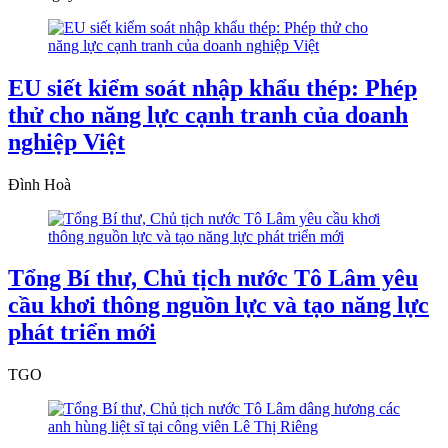
EU siết kiểm soát nhập khẩu thép: Phép
thử cho năng lực cạnh tranh của doanh
nghiệp Việt
Đình Hoà
Tổng Bí thư, Chủ tịch nước Tô Lâm yêu
cầu khơi thông nguồn lực và tạo năng lực
phát triển mới
TGO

----------------

# THE PROBLEM
Lines with "năng": copy every one of them from the listing above.

# TASK OUTPUT
thử cho năng lực cạnh tranh của doanh
cầu khơi thông nguồn lực và tạo năng lực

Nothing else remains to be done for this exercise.